Science Education Under Attack: Simplicity vs. Complexity

Last time I wrote about how we humans are terrible at comprehending really large and really small numbers. Check that: we can’t. And when we try, either the names for the numbers become just words we sling around, or our brains go TILT!

Unfortunately, scientists tend to work in arenas where they need very large and very small numbers to describe the scales of the objects they’re studying, from billions of light years to fractions of a micron.

That’s not the only obstacle science faces when trying to be relevant and understandable to the general public. Another is complexity. Here’s an example we can all relate to: the human body. On the surface, it seems simple enough, right? We breathe, eat food, digest it, excrete the waste, stand, sit, walk, pick things up, talk, sing, listen, watch, think, all without having to think about how we do it. At least, that’s true for most of us.

A “Black Box?”

Our bodies seems like they’re “black boxes”; they do many things but their inner workings are a complete mystery.

Wondering whyOver the last few centuries, some people have not been satisfied with the “explanation” that these things just happen. Or that God makes them happen. They wanted to know how they happen. When something doesn’t work right, or a person gets sick, why does that happen? And can anything be done about it? If so, what?

That curiosity led to the first explorations of the human anatomy, with graves being robbed and bodies dissected. The result was the discovery of all sorts of different organs, the networks of blood vessels and nerves, the skeleton. What did each one do? At one level, some things were obvious: blood vessels carried blood around the body. Food moved through the digestive tract. But why? And how?

That led to the discovery of cells, and that the cells in different organs did different things. Further, the cells in any given organ were not all the same. Why were they different? What did they do? How did they interact with each other?

That led to the study of individual cells, and the discoveries that cells had stuff inside them: a nucleus, structural elements, even smaller, cell-like bodies. And the surface of the cell wasn’t just a bag: it had pores that opened and closed (when? why?), and it had layers. Some of those things were generally the same when you compared, say, liver cells to muscle cells, but they were different too.

And what about those X- and Y-shaped bundles inside the nucleus? And those other blobby things? They turned out to be mega-molecules: molecules made of molecules. Incredibly complex.

The deeper biologists have examined the bodies of humans (and other animals and plants), the more they’ve found both similarities and differences. And more and more questions: Why are all living things made up of cells? What, exactly are viruses? Are they living? What does “living” actually mean?

There have been large-scale questions too: How did multi-cellular bodies form in the first place? How does the interaction between millions or even billions of brain cells result in the things we call consciousness and intelligence? What is consciousness? What is intelligence? Are non-human animals “intelligent?”

More Learning, More Questions

The more we’ve learned, the more we’ve discovered there is to learn, and the more and more complex the systems being studied become. Scientists have had to focus their work more and more narrowly, yet the complexity continues to grow.

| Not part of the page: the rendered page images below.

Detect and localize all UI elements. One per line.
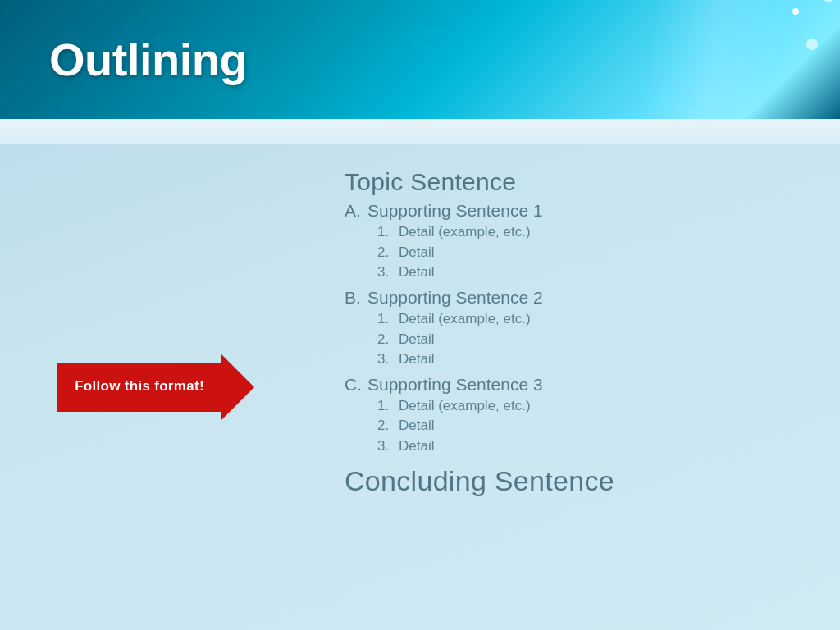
header-banner: Outlining xyxy=(0,0,840,119)
supporting-letter-1: A. xyxy=(345,201,363,221)
arrow-body: Follow this format! xyxy=(57,363,221,412)
arrow-label: Follow this format! xyxy=(75,378,204,395)
detail-item-3-3: 3. Detail xyxy=(377,436,614,457)
detail-item-3-2: 2. Detail xyxy=(377,416,614,436)
content-area: Follow this format! Topic Sentence A. Su… xyxy=(0,144,840,630)
supporting-text-2: Supporting Sentence 2 xyxy=(368,288,543,308)
detail-item-1-2: 2. Detail xyxy=(377,243,614,263)
topic-sentence: Topic Sentence xyxy=(345,168,614,196)
supporting-letter-3: C. xyxy=(345,375,363,395)
detail-item-1-1: 1. Detail (example, etc.) xyxy=(377,222,614,243)
outline-content: Topic Sentence A. Supporting Sentence 1 … xyxy=(345,160,614,497)
supporting-label-2: B. Supporting Sentence 2 xyxy=(345,288,614,308)
supporting-list: A. Supporting Sentence 1 1. Detail (exam… xyxy=(345,201,614,457)
detail-item-2-3: 3. Detail xyxy=(377,349,614,370)
separator xyxy=(0,119,840,144)
supporting-letter-2: B. xyxy=(345,288,363,308)
detail-list-1: 1. Detail (example, etc.) 2. Detail 3. D… xyxy=(377,222,614,283)
detail-item-2-2: 2. Detail xyxy=(377,330,614,350)
supporting-text-3: Supporting Sentence 3 xyxy=(368,375,543,395)
detail-list-2: 1. Detail (example, etc.) 2. Detail 3. D… xyxy=(377,309,614,370)
supporting-text-1: Supporting Sentence 1 xyxy=(368,201,543,221)
detail-list-3: 1. Detail (example, etc.) 2. Detail 3. D… xyxy=(377,396,614,457)
slide-title: Outlining xyxy=(49,33,247,86)
detail-item-3-1: 1. Detail (example, etc.) xyxy=(377,396,614,417)
arrow-shape: Follow this format! xyxy=(41,354,238,420)
supporting-item-2: B. Supporting Sentence 2 1. Detail (exam… xyxy=(345,288,614,370)
concluding-sentence: Concluding Sentence xyxy=(345,465,614,497)
supporting-item-1: A. Supporting Sentence 1 1. Detail (exam… xyxy=(345,201,614,283)
slide: Outlining Follow this format! Topic Sent… xyxy=(0,0,840,630)
supporting-label-1: A. Supporting Sentence 1 xyxy=(345,201,614,221)
arrow-container: Follow this format! xyxy=(41,354,238,420)
supporting-item-3: C. Supporting Sentence 3 1. Detail (exam… xyxy=(345,375,614,457)
supporting-label-3: C. Supporting Sentence 3 xyxy=(345,375,614,395)
detail-item-2-1: 1. Detail (example, etc.) xyxy=(377,309,614,330)
detail-item-1-3: 3. Detail xyxy=(377,262,614,283)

StressedThat’s a problem for the ordinary citizen. Scientists with Ph.D.’s know so much they seem to  have 50 pound brains and IQs beyond the triple digits. And yet sometimes they can’t explain why grandma has cancer. Or why their attempts to cure her didn’t work, and meanwhile she had to suffer through miserable chemo or radiation treatments, or both. “Don’t they know anything?

Well, it’s complicated.

This complexity is what the scientist characters—indeed all of them—are up against in my novels: how can we understand the incredibly complex chains of reactions and interactions that go on by the billions in the human body every day, and what can we do about them if they’re doing things we think are bad?

No Questions Allowed?

This is where religion finds its foothold. Where science offers incredible complexity (“incredible” in both senses: extremely large, and not believable), religion offers simplicity: “it’s God’s will,” “our lives are in God’s hands,” “God has a plan for us” (which might include terrible injury or illness). When God has control, we humans don’t need to know anything about how, for example, our bodies work. Or how humans came to be (“God made us just the way we are”).

Knowledge, especially scientific knowledge is not only unnecessary, it’s undesirable, even dangerous.

At least in the minds of some. I don’t mean to paint all religions and all religious people with this same brush. Within the Catholic Church, the priests of the Society of Jesus, otherwise known as the Jesuits, engaged in scientific inquiry, founded universities, and explored the universe. They still do. All within the context of Catholic teachings.

The problem is with those with a religious bent who wish to deny any validity to scientific inquiry, to turn the world back into a collection of mysterious black boxes whose inner workings are not only unknown but are not for humans to know. And for some, that means attacking the teaching of science and scientific principles in schools. That can’t be allowed to continue.